Amos Bar-Joseph: hire 50 more sellers or 50 more marketeers to help me with it. So how do I scale my employees to handle more? Right. So if you change your mindset, you look at your talent stack, not on your tech stack, and you actually ask yourself, what is like one thing that I could do today to unblock my employees to make sure that they're spending more time in their zone of genius? And if you don't know what their zone of genius start.

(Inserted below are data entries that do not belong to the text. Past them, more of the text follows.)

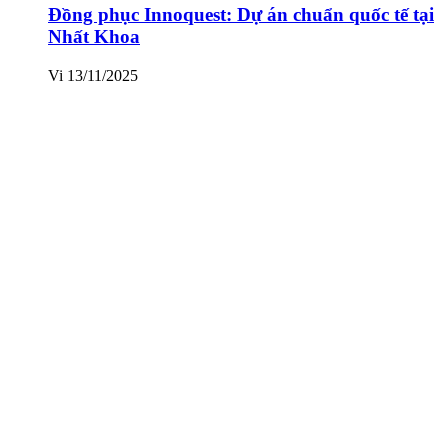
Đồng phục Innoquest: Dự án chuẩn quốc tế tại
Nhất Khoa
Vi
13/11/2025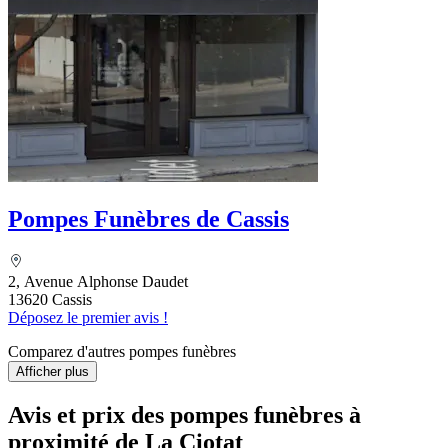
Pompes Funèbres de Cassis
2, Avenue Alphonse Daudet
13620 Cassis
Déposez le premier avis !
Comparez d'autres pompes funèbres
Afficher plus
Avis et prix des
pompes funèbres
à
proximité de La Ciotat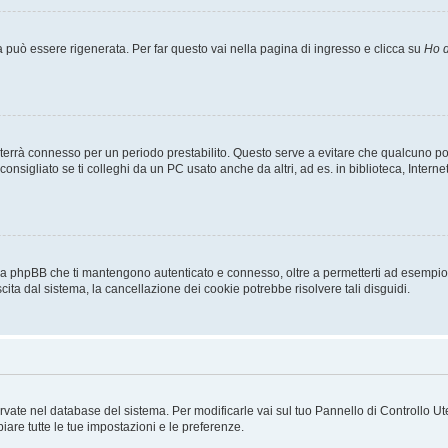
uò essere rigenerata. Per far questo vai nella pagina di ingresso e clicca su
Ho d
a ti terrà connesso per un periodo prestabilito. Questo serve a evitare che qualcuno
sigliato se ti colleghi da un PC usato anche da altri, ad es. in biblioteca, Internet
 da phpBB che ti mantengono autenticato e connesso, oltre a permetterti ad esempio d
cita dal sistema, la cancellazione dei cookie potrebbe risolvere tali disguidi.
servate nel database del sistema. Per modificarle vai sul tuo Pannello di Controllo
re tutte le tue impostazioni e le preferenze.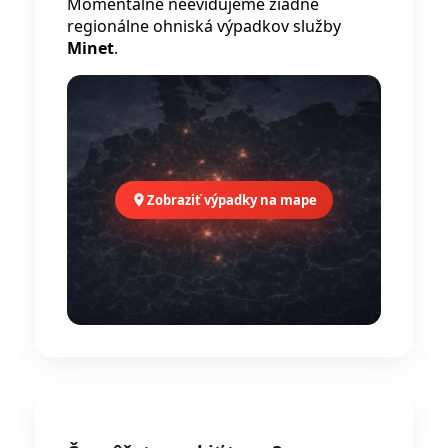
Momentálne neevidujeme žiadne
regionálne ohniská výpadkov služby
Minet
.
Zobraziť výpadky na mape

Amos Bar-Joseph: figuring out because if you don't know that then AI would just replace your entire department eventually because people are just spending time on the wrong tasks and your only way to survive is if you ensure that your talent is working on what they should work basically and it might not be this glorified zone of genius where their passion and skills intersect but it got to be something that is unique to your company to your department to your employees that
Amos Bar-Joseph: you cannot just mimic in somewhere else. It's gotta be something that, you know, what's your DNA, what's your culture? And so people should start introspecting and should start looking at their own talent and should start moving one inch at a time. That's the path to success.
Mandy Hornaday: Yeah. Yeah. And frankly, just even as you're talking, like that's always been a part of the job. It's always been our role to figure out how to reduce bottlenecks, how to make sure your team members are set up for success to really work on, you know, contribute in the areas that they can. So it's a great reminder that that part hasn't changed. Just the solution for it probably has. And being able to tap AI versus
Mandy Hornaday: building more systems and tools and processes to your earlier points.
Amos Bar-Joseph: Exactly. feel like the right frame here is that the fundamentals are still fundamentals. They're still the most important part of the job. People are still the most important job. And the only thing that changed is now we are becoming native to a digital environment within the business organization, basically. So we're just native.
Amos Bar-Joseph: AI can allow us to become native within that digital environment. And that's how we're looking at it. That's the kind of the category creation play that we're going back to, Mandy, is that we don't think that AI is replacing your talent. It's just enabling them to become native within the digital realm. And so what, does that look like? How could you unleash your talent in this new universe that you can now enter into? And so there's a lot of exploration here, basically, but it's, puts the human at the center and how you can scale it.
Mandy Hornaday: Awesome. Well, Amos, if people want to learn more, of course they can follow you on LinkedIn. I know you're always dropping a lot of knowledge and great point of views. would highly recommend following you. And then just drop your website for people who interested in learning about Swan.
Amos Bar-Joseph: Yeah, also I have a newsletter. if yeah, it's called the Autonomous Age. If you want to get a front row seat to how we're building our autonomous business and subscribe.
Mandy Hornaday: okay. Good to know.
Mandy Hornaday: love that. then is it swan.com or is there, what is the URL for your website?
Amos Bar-Joseph: so it's on Beehiiv. So Swan AI at Autonomous Age. Yeah.
Mandy Hornaday: Okay, got it. Awesome. Well, thank you, Amos, so much for the conversation today. I've really enjoyed it and hope to have you back soon.
Amos Bar-Joseph: Thank you, Mandy for having me.